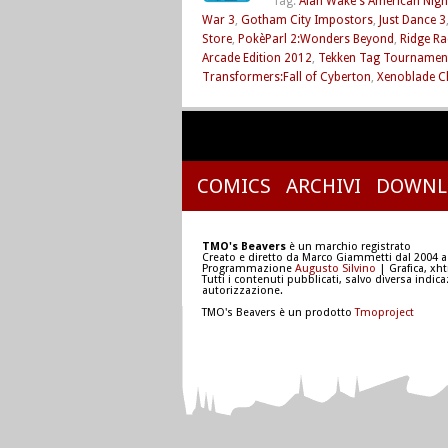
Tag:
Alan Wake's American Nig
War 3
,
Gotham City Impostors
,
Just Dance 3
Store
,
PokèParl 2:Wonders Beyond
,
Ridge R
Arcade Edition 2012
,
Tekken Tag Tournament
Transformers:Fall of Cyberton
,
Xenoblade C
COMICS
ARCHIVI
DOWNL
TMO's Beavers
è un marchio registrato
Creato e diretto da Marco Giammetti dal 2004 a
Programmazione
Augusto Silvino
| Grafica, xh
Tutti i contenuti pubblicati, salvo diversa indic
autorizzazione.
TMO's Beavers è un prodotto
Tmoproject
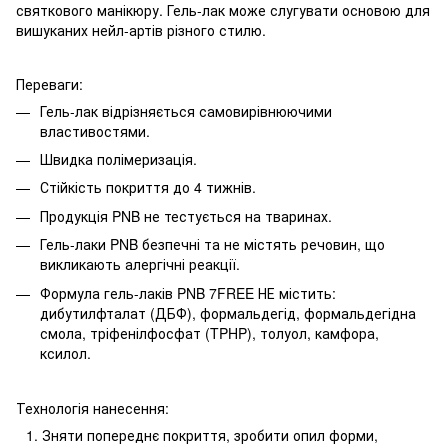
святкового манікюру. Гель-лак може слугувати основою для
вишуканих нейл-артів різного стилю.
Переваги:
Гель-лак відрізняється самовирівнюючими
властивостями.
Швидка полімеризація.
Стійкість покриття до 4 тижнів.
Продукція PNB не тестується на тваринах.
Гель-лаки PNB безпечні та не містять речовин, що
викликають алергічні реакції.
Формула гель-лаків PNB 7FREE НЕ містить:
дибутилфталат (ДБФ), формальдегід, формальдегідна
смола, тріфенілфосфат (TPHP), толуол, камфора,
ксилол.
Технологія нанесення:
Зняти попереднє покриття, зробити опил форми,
—————
## [REQUIRED WORK]
Since the listing holds pictures, return everything else in it exactly and omit those.

## [SOLUTION FOR THIS EXERCISE]
Tag:
Alan Wake's American Nig
War 3
,
Gotham City Impostors
,
Just Dance 3
Store
,
PokèParl 2:Wonders Beyond
,
Ridge R
Arcade Edition 2012
,
Tekken Tag Tournament
Transformers:Fall of Cyberton
,
Xenoblade C
COMICS
ARCHIVI
DOWNL
TMO's Beavers
è un marchio registrato
Creato e diretto da Marco Giammetti dal 2004 a
Programmazione
Augusto Silvino
| Grafica, xh
Tutti i contenuti pubblicati, salvo diversa indic
autorizzazione.
TMO's Beavers è un prodotto
Tmoproject
святкового манікюру. Гель-лак може слугувати основою для
вишуканих нейл-артів різного стилю.
Переваги:
Гель-лак відрізняється самовирівнюючими
властивостями.
Швидка полімеризація.
Стійкість покриття до 4 тижнів.
Продукція PNB не тестується на тваринах.
Гель-лаки PNB безпечні та не містять речовин, що
викликають алергічні реакції.
Формула гель-лаків PNB 7FREE НЕ містить:
дибутилфталат (ДБФ), формальдегід, формальдегідна
смола, тріфенілфосфат (TPHP), толуол, камфора,
ксилол.
Технологія нанесення:
Зняти попереднє покриття, зробити опил форми,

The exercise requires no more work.